SPAIN’S inflation rate in March clocked in at 3.3% according to preliminary figures from the National Statistics Institute issued on Thursday.
That’s down on February’s figure of 6% and is attributed to falls in electricity and fuel prices and the big hikes recorded in March 2022 working their way out of the system.
The March inflation rate is the lowest annual figure since August 2021 and has confounded predictions from economists who projected a rate of around 3.8%.
Angel Talavera, chief economist for Europe at Oxford Economics, said: “This should not make us believe that inflationary tensions are over.”

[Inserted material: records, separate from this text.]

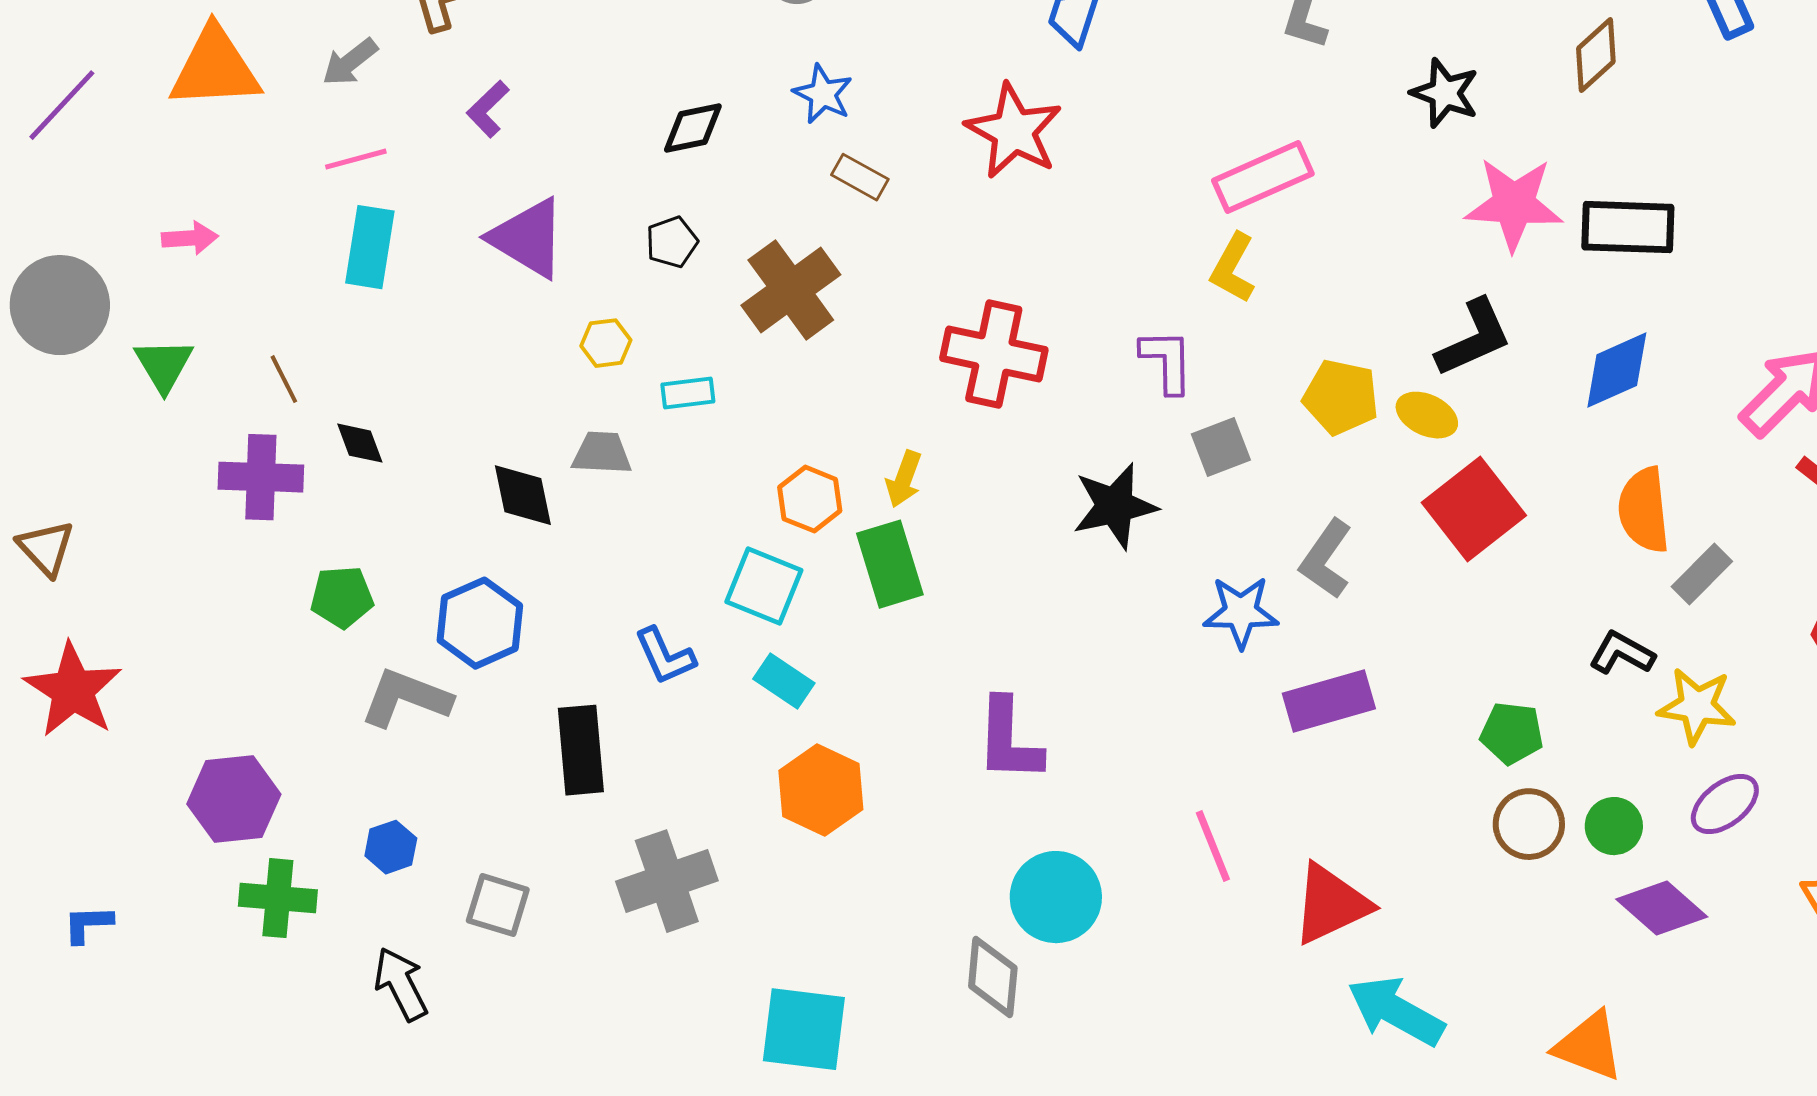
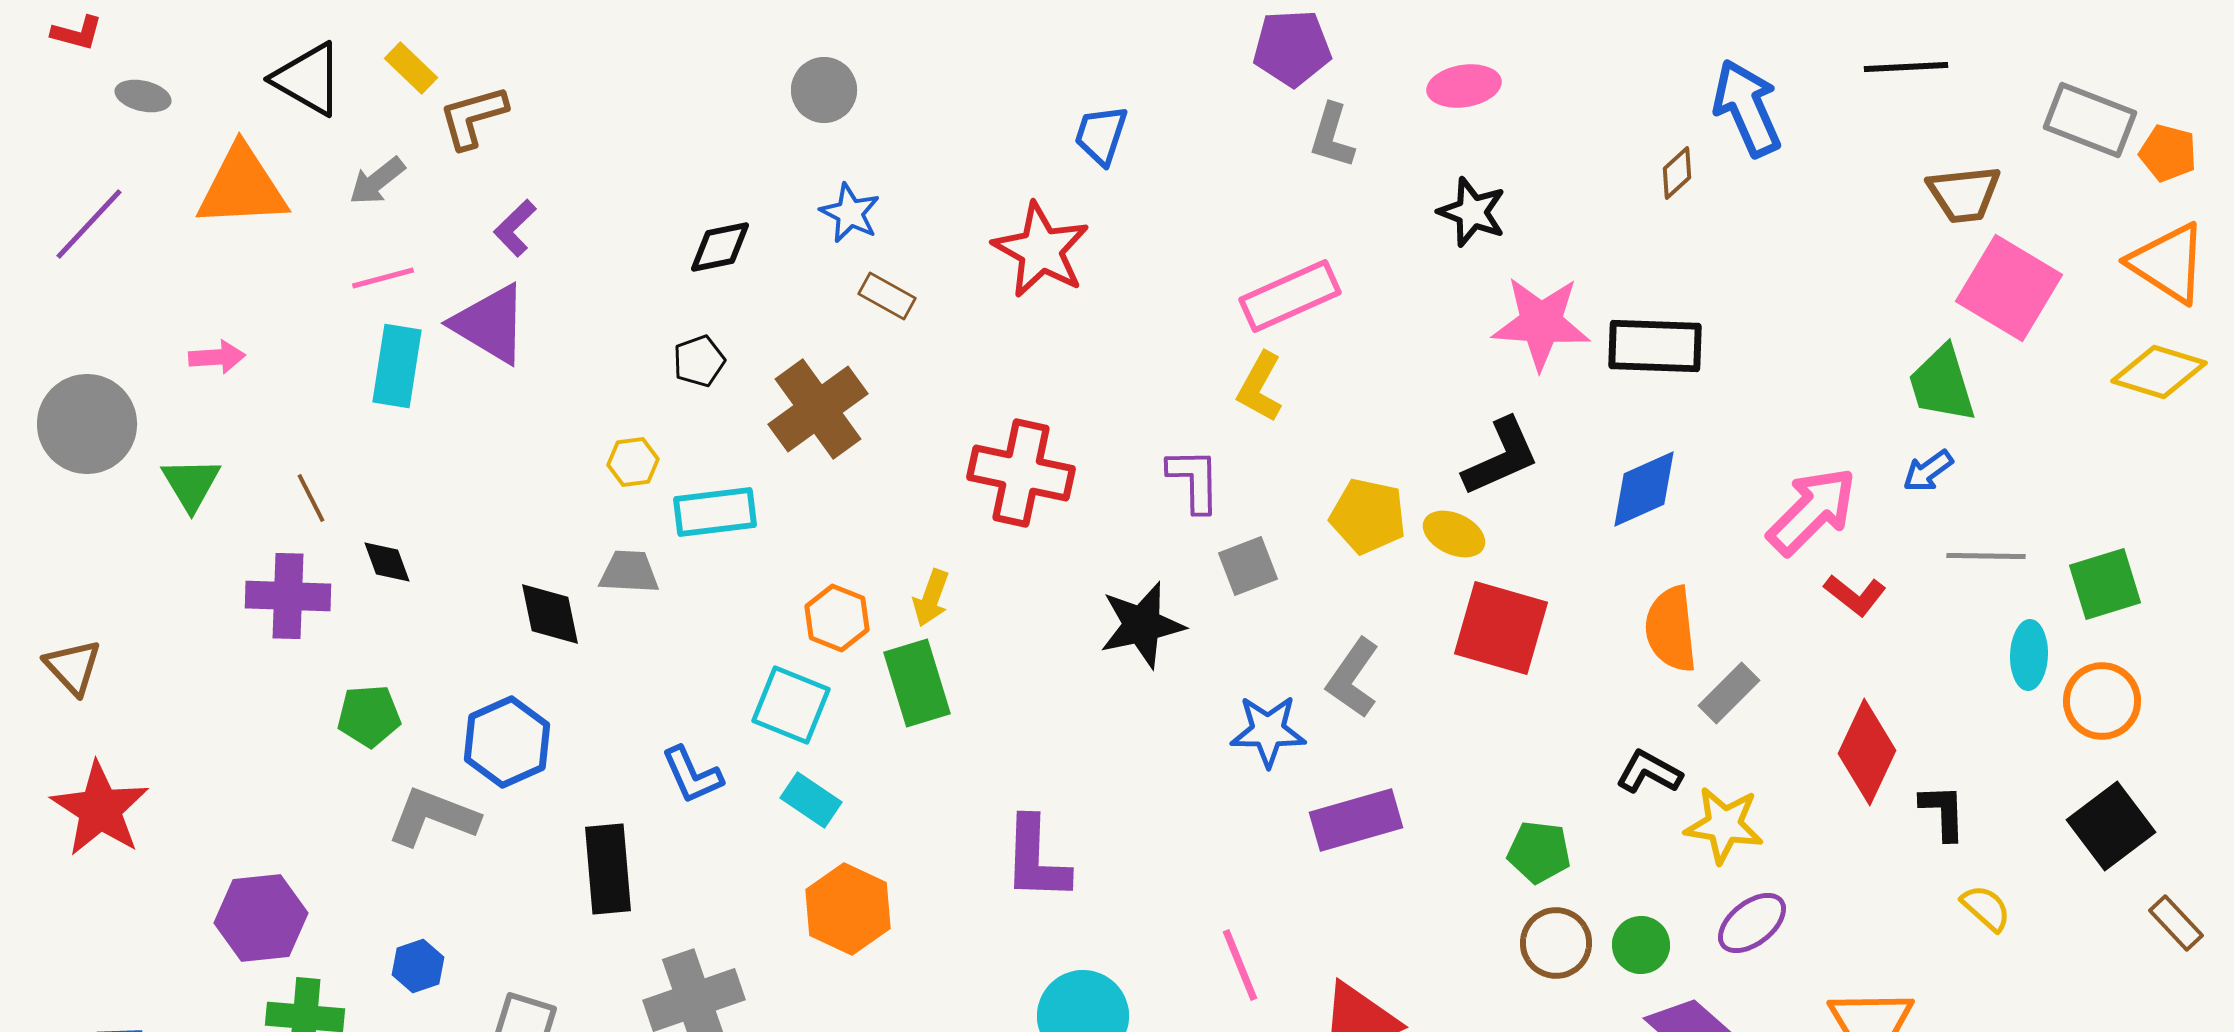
brown diamond: (1596, 55) -> (1677, 173), moved, size x0.7
purple triangle: (528, 238) -> (490, 324), moved
cyan rectangle: (688, 393) -> (715, 512), size x1.5
red square: (1474, 509) -> (1501, 628), turned -36

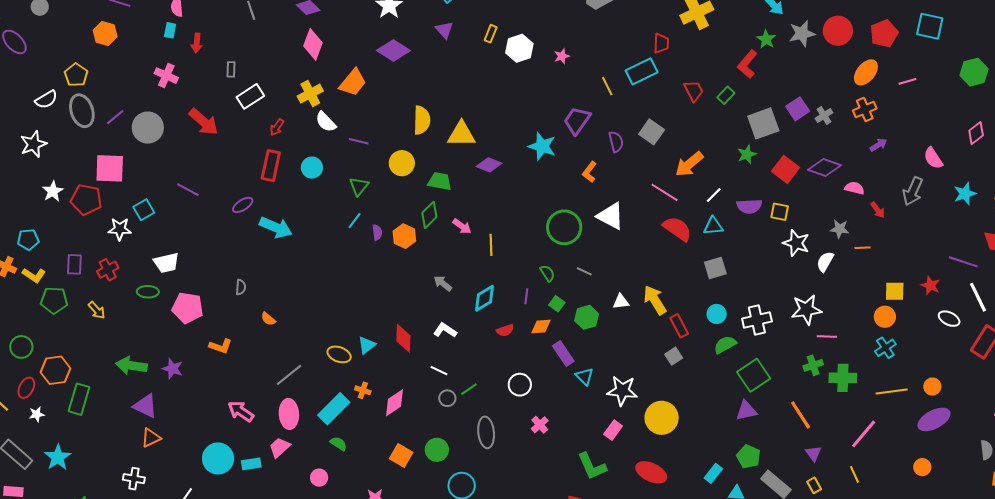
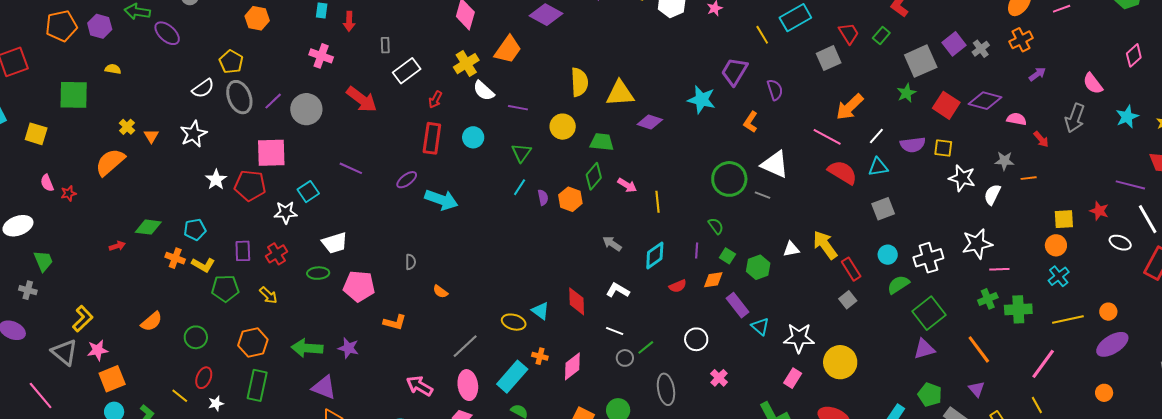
gray square: (652, 132) -> (829, 58), moved, turned 35
gray line: (584, 271) -> (762, 195), moved
cyan triangle: (367, 345) -> (541, 311), turned -42
orange hexagon: (56, 370) -> (253, 342), moved
purple triangle: (813, 453) -> (977, 389), moved

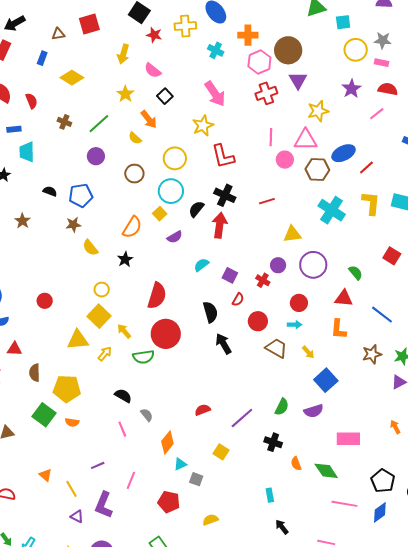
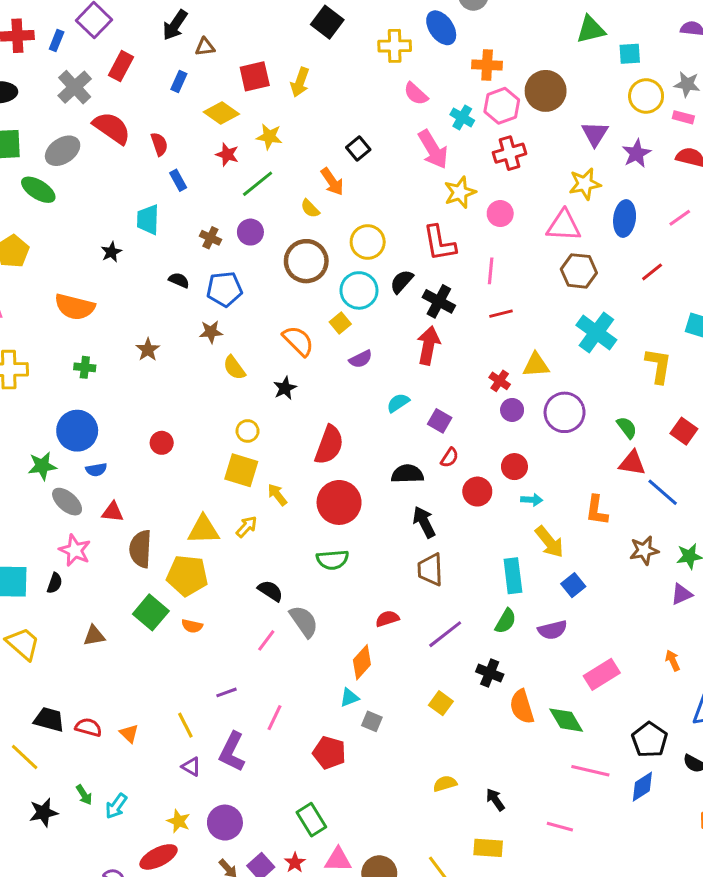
black arrow: (15, 23) -> (175, 25), moved, turned -30
red square: (89, 24) -> (255, 76), moved
red star: (154, 35) -> (227, 154), moved
cyan cross: (216, 50) -> (462, 117), moved
pink semicircle: (153, 70) -> (416, 94), moved
purple triangle: (298, 80) -> (595, 134), moved
yellow star: (125, 94) -> (269, 137), moved, turned -30
pink line: (377, 114) -> (680, 218), moved
brown cross: (64, 122) -> (210, 238), moved
yellow star: (203, 126) -> (460, 192), moved
blue rectangle: (14, 129) -> (178, 180), moved, turned 64
pink line: (271, 137) -> (491, 271), moved
blue ellipse: (344, 153) -> (625, 219), moved, turned -60
pink circle: (285, 160) -> (500, 214), moved
brown circle: (134, 174) -> (306, 261), size x1.5
yellow L-shape: (371, 203) -> (658, 366), moved
black semicircle: (196, 209) -> (402, 282), moved
brown star: (22, 221) -> (148, 350), moved
orange semicircle: (132, 227) -> (298, 341), turned -80
red square: (392, 256) -> (684, 431), moved
red cross: (263, 280) -> (500, 381), moved
red triangle: (344, 298) -> (632, 463), moved
red circle: (299, 303) -> (514, 467), moved
black semicircle: (210, 312) -> (407, 474), turned -80
yellow square: (99, 316) -> (241, 470), turned -30
yellow triangle: (78, 340) -> (203, 530), moved
brown trapezoid: (276, 348) -> (430, 569), moved, turned -125
yellow arrow: (308, 352) -> (549, 542), size x1.6
green semicircle: (143, 357) -> (333, 560), moved
brown semicircle: (35, 373) -> (141, 549), size x1.4
blue square: (326, 380) -> (573, 585), size x0.7
gray semicircle: (147, 415) -> (304, 621), size x1.6
pink line: (122, 429) -> (266, 640), turned 56
pink rectangle: (348, 439) -> (602, 674), turned -35
orange diamond: (167, 443) -> (362, 662), moved
yellow square: (221, 452) -> (441, 703), moved
orange semicircle: (296, 464) -> (522, 707), size x1.6
orange triangle: (46, 475) -> (129, 733), moved
cyan rectangle: (270, 495) -> (513, 576), moved, size x1.6
yellow semicircle: (210, 520) -> (445, 784), moved

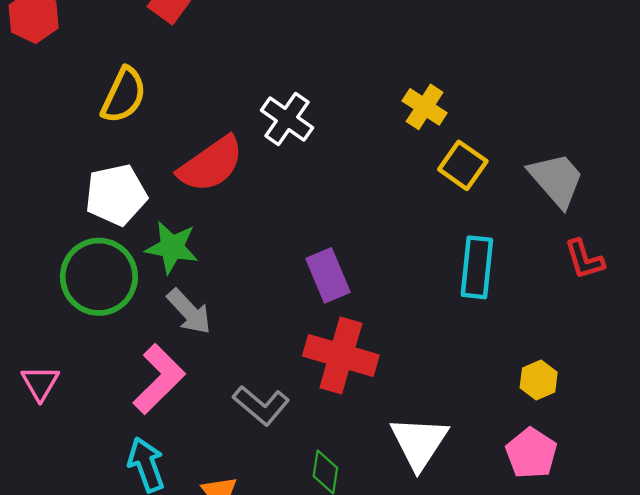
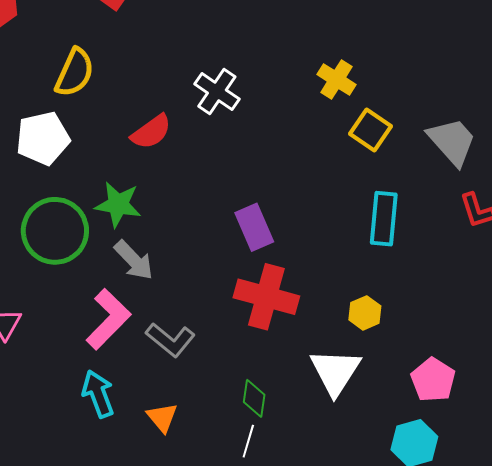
red semicircle: (211, 164) -> (151, 132), size x0.7
white pentagon: (116, 195) -> (43, 138), moved
yellow hexagon: (539, 380) -> (365, 313), moved
gray L-shape: (261, 405) -> (170, 340), moved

“Core and food prices will remain high, and in addition, the large fall in energy prices in the last months of last year will cause the opposite effect to that of March on the inflation rate in the last months of 2023,” he added.
Core inflation, which does not include variable fresh food and energy prices, was 7.5% year-on-year, slightly below the 7.6% recorded in February.
It’s the first drop- albeit marginal- in the core rate in 23 months.
Food prices are the main issue for most people in Spain with the last stripped-out figure reporting a 16.6% annual rate in February.
The Bank of Spain has predicted that food inflation will remain in double digits for the rest of 2023 with the annual rate in December predicted to be 12.2% before falling to an average rate of 4.6% next year.